One-way hashing of safelist collection entries performs the following important functions:
It minimizes storage and replication space. Most of the time, hashing reduces the size of the data
that is hashed. Therefore, saving and transmitting a hashed version of a safelist collection entry
conserves storage space and replication time. For example, a user who has 200 entries in his or her
safelist collection would create about 800 bytes of hashed data that is stored and replicated in
Active Directory.
It renders user safelist collections unusable by malicious users. Because one-way hash values are
impossible to reverse-engineer into the original SMTP address or domain, the safelist collections do
not yield usable e-mail addresses for malicious users who might compromise an Edge Transport
server.
Enabling Safelist Aggregation
You can enable safelist aggregation by running the Exchange Management Shell Update-SafeList
command on a user’s mailbox. The Update-SafeList command reads the safelist collection from the
user’s mailbox, hashes each entry, sorts the entries for easy search, and then converts the hash to a
binary attribute.
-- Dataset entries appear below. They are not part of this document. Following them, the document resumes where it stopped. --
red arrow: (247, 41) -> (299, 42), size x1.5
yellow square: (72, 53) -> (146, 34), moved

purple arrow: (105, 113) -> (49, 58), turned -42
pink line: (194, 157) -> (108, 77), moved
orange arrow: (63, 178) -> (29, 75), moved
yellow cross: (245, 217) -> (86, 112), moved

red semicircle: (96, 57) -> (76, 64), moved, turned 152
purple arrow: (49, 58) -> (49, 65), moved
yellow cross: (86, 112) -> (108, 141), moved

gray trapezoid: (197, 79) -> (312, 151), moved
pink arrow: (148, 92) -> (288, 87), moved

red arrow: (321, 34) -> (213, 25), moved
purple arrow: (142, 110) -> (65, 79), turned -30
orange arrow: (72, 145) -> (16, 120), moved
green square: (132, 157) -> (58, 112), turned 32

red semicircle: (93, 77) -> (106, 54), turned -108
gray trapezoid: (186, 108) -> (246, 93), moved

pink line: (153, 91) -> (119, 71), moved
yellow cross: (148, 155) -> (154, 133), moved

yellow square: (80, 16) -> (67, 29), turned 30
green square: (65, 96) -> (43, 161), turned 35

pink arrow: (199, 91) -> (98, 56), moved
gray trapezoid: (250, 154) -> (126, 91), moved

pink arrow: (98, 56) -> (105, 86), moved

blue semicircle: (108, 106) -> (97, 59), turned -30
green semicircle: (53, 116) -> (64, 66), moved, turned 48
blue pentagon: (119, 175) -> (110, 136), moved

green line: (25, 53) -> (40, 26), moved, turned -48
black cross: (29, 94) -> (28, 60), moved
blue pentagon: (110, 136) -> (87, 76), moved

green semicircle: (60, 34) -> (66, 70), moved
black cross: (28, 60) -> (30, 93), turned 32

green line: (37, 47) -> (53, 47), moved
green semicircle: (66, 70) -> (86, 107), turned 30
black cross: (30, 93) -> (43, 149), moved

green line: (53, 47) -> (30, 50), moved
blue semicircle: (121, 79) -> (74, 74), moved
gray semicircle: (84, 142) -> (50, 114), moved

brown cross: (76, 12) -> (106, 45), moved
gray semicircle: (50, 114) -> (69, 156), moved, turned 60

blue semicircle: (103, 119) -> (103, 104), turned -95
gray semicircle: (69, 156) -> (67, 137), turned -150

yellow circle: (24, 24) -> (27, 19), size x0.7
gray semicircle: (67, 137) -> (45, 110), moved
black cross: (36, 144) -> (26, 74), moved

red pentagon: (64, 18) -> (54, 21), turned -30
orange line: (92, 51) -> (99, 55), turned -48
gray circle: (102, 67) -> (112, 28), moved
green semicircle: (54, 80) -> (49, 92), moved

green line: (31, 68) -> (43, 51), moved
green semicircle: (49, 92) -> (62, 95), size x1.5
Finally, the Update-SafeList command compares the binary attribute that was
created to any value that is stored on the attribute. If the two values are identical, the UpdateSafeList command does not update the user attribute value with the safelist aggregation data. If the
two attribute values are different, the Update-SafeList command updates the safelist aggregation

value. This logic, where the binary values are compared before updates, is intended to significantly
minimize resource use on Active Directory replication. Periodic use of Update-Safelist ensures that
the most up-to-date safelist aggregation is in Active Directory.
To make the safelist aggregation data in Active Directory available to Edge Transport servers in the
perimeter network, you must install and configure the EdgeSync tool so that the safelist aggregation
data is replicated to the Active Directory Application Mode (ADAM) instance on the Edge server.